Bernd 06/25/2019 (Tue) 16:56:41 No.27582 del
>>27568
So.
>I fucked up her entire life
You didn't. It's not clear if she asked you before or asked but ignored you but she wronged you. She made a decision and it had consequences. As I previously said maybe you overreacted a bit but that's done now this is the hand you dealt for yourself and you have to play that. Nevertheless she either didn't know you enough or didn't care back then, she thought she can live with the consequences but she can't apparently. It is also not your fault that her parents are like that. I'm not saying here you shouldn't feel bad about your behaviour but I'm not saying you should either.
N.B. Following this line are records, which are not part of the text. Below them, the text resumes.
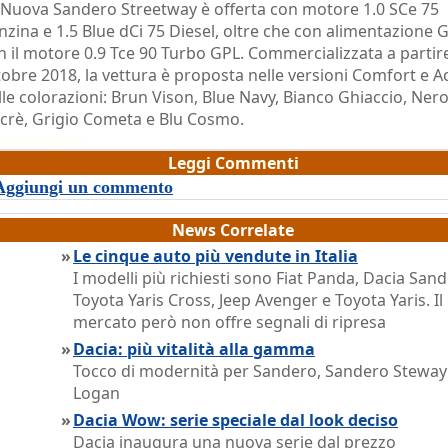
 Nuova Sandero Streetway è offerta con motore 1.0 SCe 75
nzina e 1.5 Blue dCi 75 Diesel, oltre che con alimentazione 
n il motore 0.9 Tce 90 Turbo GPL. Commercializzata a partir
tobre 2018, la vettura è proposta nelle versioni Comfort e A
lle colorazioni: Brun Vison, Blue Navy, Bianco Ghiaccio, Ner
crè, Grigio Cometa e Blu Cosmo.
razia Dragone
Leggi Commenti
Aggiungi un commento
News Correlate
»
Le cinque auto più vendute in Italia
I modelli più richiesti sono Fiat Panda, Dacia Sand
Toyota Yaris Cross, Jeep Avenger e Toyota Yaris. Il
mercato però non offre segnali di ripresa
»
Dacia: più vitalità alla gamma
Tocco di modernità per Sandero, Sandero Steway
Logan
»
Dacia Wow: serie speciale dal look deciso
Dacia inaugura una nuova serie dal prezzo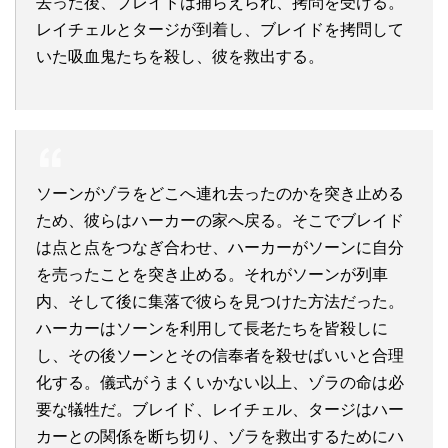
去った後、ブレイドは捕らえられ、拷問を受ける。
レイチェルとタージが到着し、ブレイドを拷問して
いた吸血鬼たちを殺し、彼を救出する。
ソーンがゾラをどこへ連れ去ったのかを突き止める
ため、彼らはハーカーの家へ戻る。そこでブレイド
は点と点をつなぎ合わせ、ハーカーがソーンに自分
を売ったことを突き止める。それがソーンが列車
内、そして後に集落で彼らを見つけた方法だった。
ハーカーはソーンを利用して長老たちを皆殺しに
し、その後ソーンとその信奉者を殺せばいいと合理
化する。儀式がうまくいかない以上、ゾラの命は必
要な犠牲だ。ブレイド、レイチェル、タージはハー
カーとの関係を断ち切り、ゾラを救出するためにハ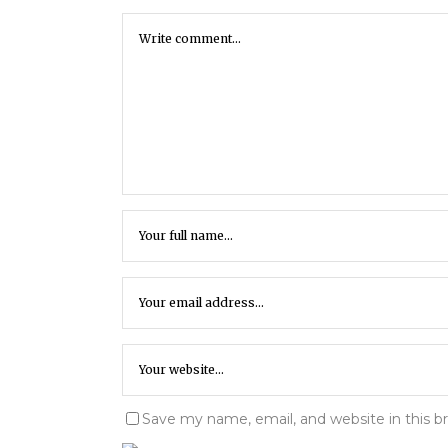
Save my name, email, and website in this b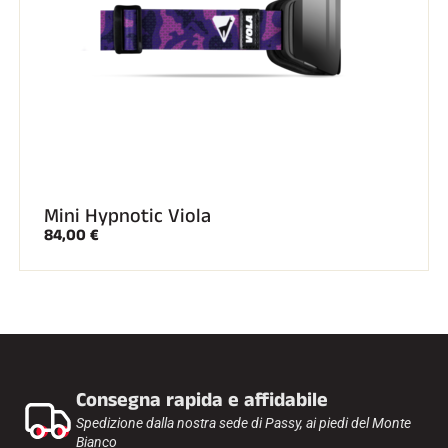
GARE DI SCI
Mini Hypnotic Viola
84,00 €
Consegna rapida e affidabile
Spedizione dalla nostra sede di Passy, ai piedi del Monte
Bianco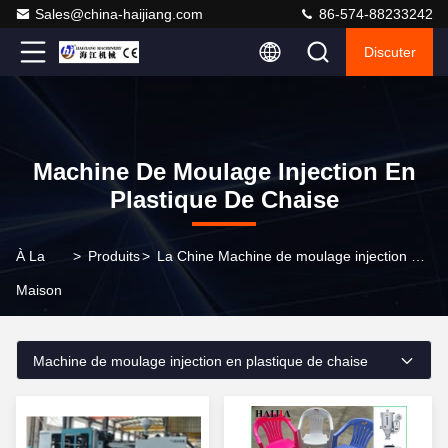
Sales@china-haijiang.com
86-574-88233242
Discuter
Machine De Moulage Injection En
Plastique De Chaise
À La
>
Produits
>
La Chine Machine de moulage injection en plastique de chaise
Maison
Machine de moulage injection en plastique de chaise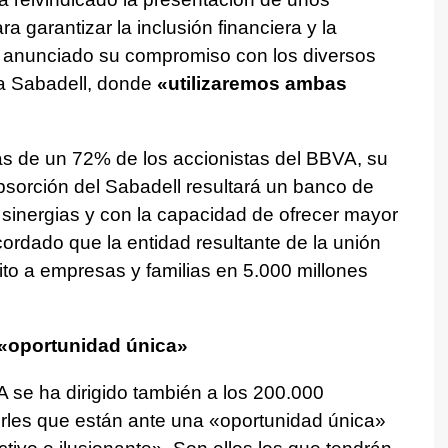
garantizar la inclusión financiera y la
a anunciado su compromiso con los diversos
ra Sabadell, donde
«utilizaremos ambas
ás de un 72% de los accionistas del BBVA, su
absorción del Sabadell resultará un banco de
sinergias y con la capacidad de ofrecer mayor
cordado que la entidad resultante de la unión
dito a empresas y familias en 5.000 millones
 «oportunidad única»
 se ha dirigido también a los 200.000
irles que están ante una «oportunidad única»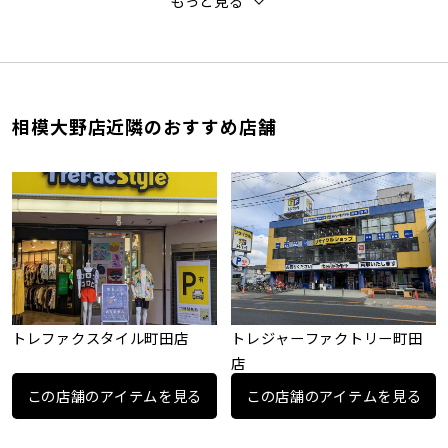
もっと見る
相模大野店近隣のおすすめ店舗
トレファクスタイル町田店
トレジャーファクトリー町田
店
この店舗のアイテムを見る
この店舗のアイテムを見る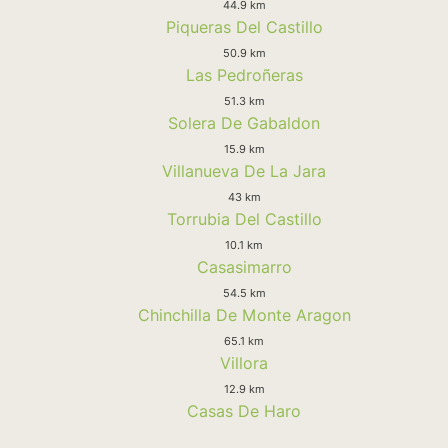
44.9 km
Piqueras Del Castillo
50.9 km
Las Pedroñeras
51.3 km
Solera De Gabaldon
15.9 km
Villanueva De La Jara
43 km
Torrubia Del Castillo
10.1 km
Casasimarro
54.5 km
Chinchilla De Monte Aragon
65.1 km
Villora
12.9 km
Casas De Haro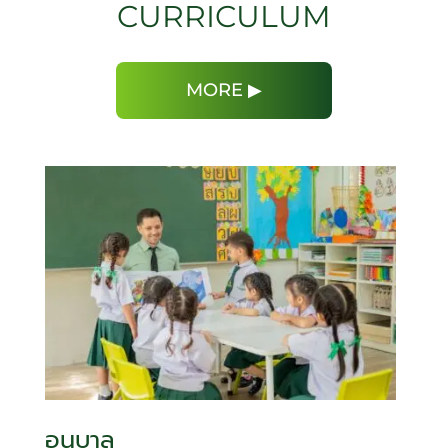
CURRICULUM
MORE ▶
อนุบาล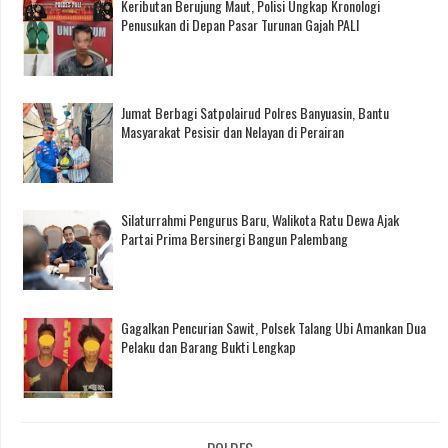
Keributan Berujung Maut, Polisi Ungkap Kronologi
Penusukan di Depan Pasar Turunan Gajah PALI
Jumat Berbagi Satpolairud Polres Banyuasin, Bantu
Masyarakat Pesisir dan Nelayan di Perairan
Silaturrahmi Pengurus Baru, Walikota Ratu Dewa Ajak
Partai Prima Bersinergi Bangun Palembang
Gagalkan Pencurian Sawit, Polsek Talang Ubi Amankan Dua
Pelaku dan Barang Bukti Lengkap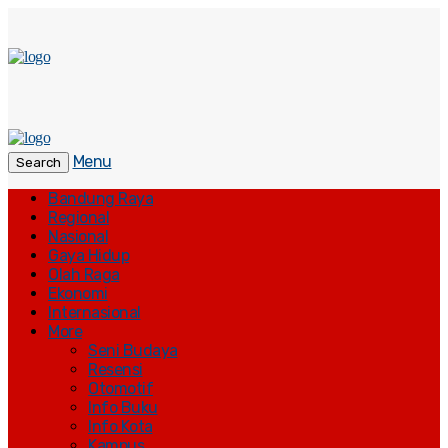
Menu
Search
Bandung Raya
Regional
Nasional
Gaya Hidup
Olah Raga
Ekonomi
Internasional
More
Seni Budaya
Resensi
Otomotif
Info Buku
Info Kota
Kampus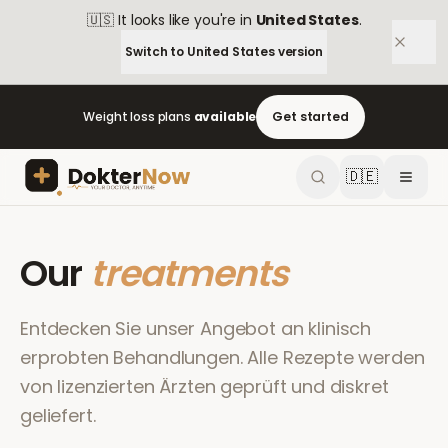
🇺🇸
It looks like you're in
United States
.
Switch to
United States
version
Weight loss plans
available
Get started
🇩🇪
Our
treatments
Entdecken Sie unser Angebot an klinisch
erprobten Behandlungen. Alle Rezepte werden
von lizenzierten Ärzten geprüft und diskret
geliefert.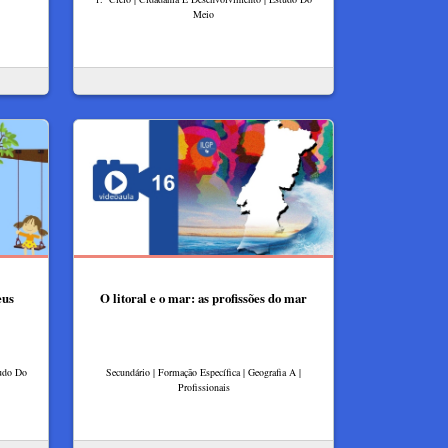
Meio
eus
O litoral e o mar: as profissões do mar
tudo Do
Secundário | Formação Específica | Geografia A |
Profissionais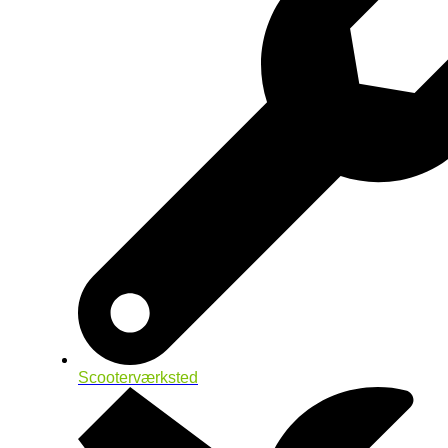
Scooterværksted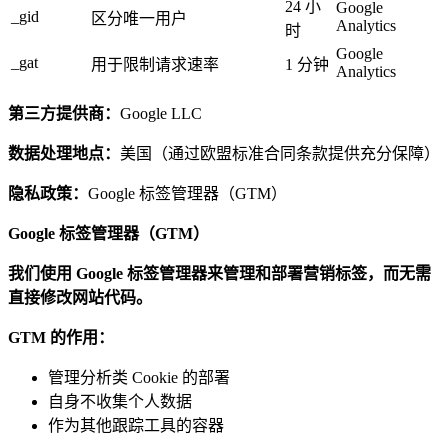
24 小
Google
_gid
区分唯一用户
Analytics
时
Google
_gat
用于限制请求速率
1 分钟
Analytics
第三方提供商：
Google LLC
数据处理地点：
美国（通过欧盟标准合同条款提供充分保障）
隐私政策：
Google 标签管理器（GTM）
Google 标签管理器（GTM）
我们使用 Google 标签管理器来管理和部署营销标签，而无需
直接修改网站代码。
GTM 的作用：
管理分析类 Cookie 的部署
自身不收集个人数据
作为其他跟踪工具的容器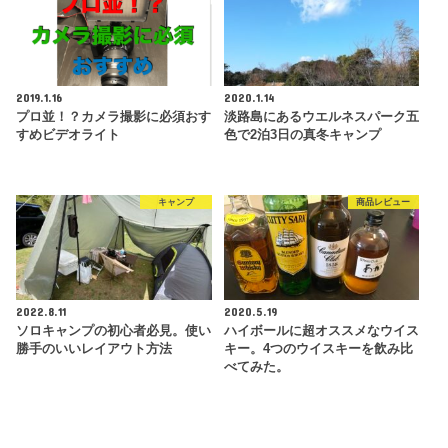
2019.1.16
2020.1.14
プロ並！？カメラ撮影に必須おす
淡路島にあるウエルネスパーク五
すめビデオライト
色で2泊3日の真冬キャンプ
キャンプ
商品レビュー
2022.8.11
2020.5.19
ソロキャンプの初心者必見。使い
ハイボールに超オススメなウイス
勝手のいいレイアウト方法
キー。4つのウイスキーを飲み比
べてみた。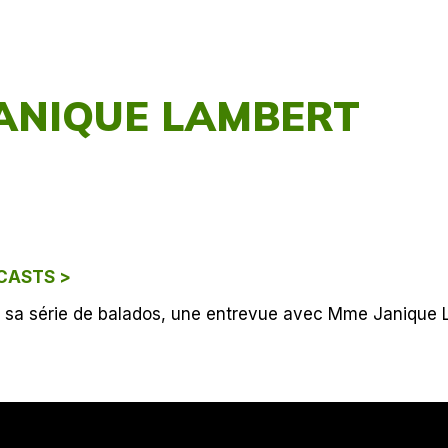
JANIQUE LAMBERT
CASTS >
e sa série de balados, une entrevue avec Mme Janique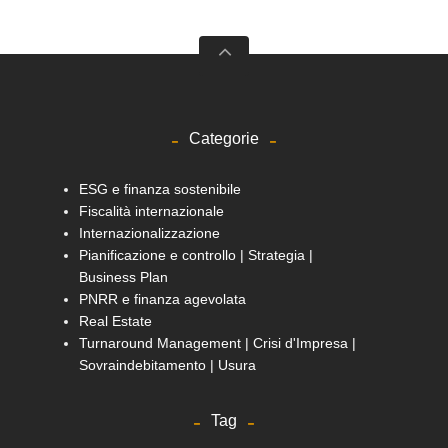
Categorie
ESG e finanza sostenibile
Fiscalità internazionale
Internazionalizzazione
Pianificazione e controllo | Strategia |
Business Plan
PNRR e finanza agevolata
Real Estate
Turnaround Management | Crisi d'Impresa |
Sovraindebitamento | Usura
Tag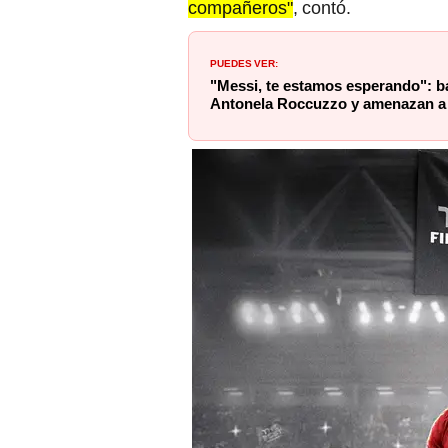
compañeros"
, contó.
PUEDES VER:
"Messi, te estamos esperando": bal
Antonela Roccuzzo y amenazan a 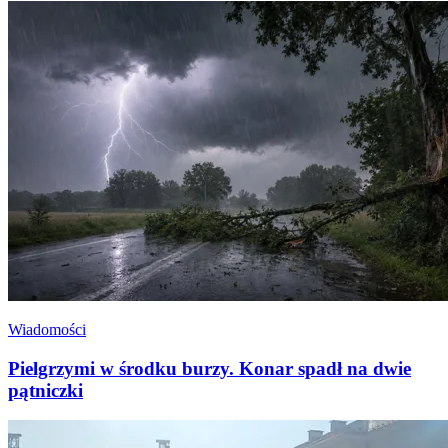
Wiadomości
Pielgrzymi w środku burzy. Konar spadł na dwie
pątniczki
Now, judging by what you wrote I believe you can together if you want it even if she doesn't or won't say it. However you should know that building a relationship on you feeling sorry for her and having remorse is not a good idea and these will torpedo the relationship in a different way. If you actually have feelings for her and/or you judge she is a good material for that, then go for it. Spend some time together, give her a pleasant experience and do what you have to do.
However. If you do pursue that course, it is important to send the correct message. She might get the wrong idea that she managed to manipulate you back into the relationship, so it was her decision that made it "right", you were in the wrong and she made you see it.
No. She have to understand that she wronged you and despite this you can get over it and give her help and comfort by your own decision. Not because you are feeling guilty, but because that's the right thing despite what she'd done. Ofc, this have to be done in a way you don't look like a dick while you do it. Basically she has to learn it that you are in control and not her and if she let herself guiding you and not fighting you everything will be a-ok. Ofc this is responsibility and you shouldn't abuse her trust and this is a long time commitment.